### PROBLEM STATEMENT
The line holding "Grille de hotte" and every line after it through the end of the entries below: retype these exactly and nothing more.

### INPUT DATA
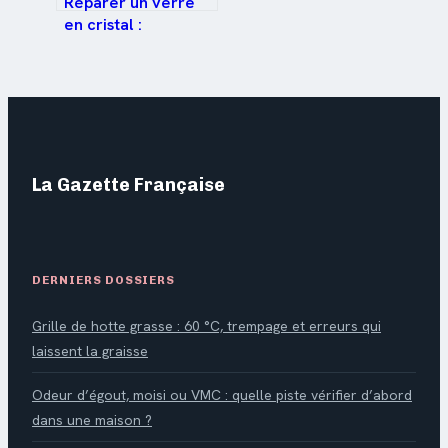
Réparer un verre
en cristal :
retaillage ou
transformation,
quelle solution
privilégier ?
La Gazette Française
DERNIERS DOSSIERS
Grille de hotte grasse : 60 °C, trempage et erreurs qui
laissent la graisse
Odeur d’égout, moisi ou VMC : quelle piste vérifier d’abord
dans une maison ?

### TASK ANSWER
Grille de hotte grasse : 60 °C, trempage et erreurs qui
laissent la graisse
Odeur d’égout, moisi ou VMC : quelle piste vérifier d’abord
dans une maison ?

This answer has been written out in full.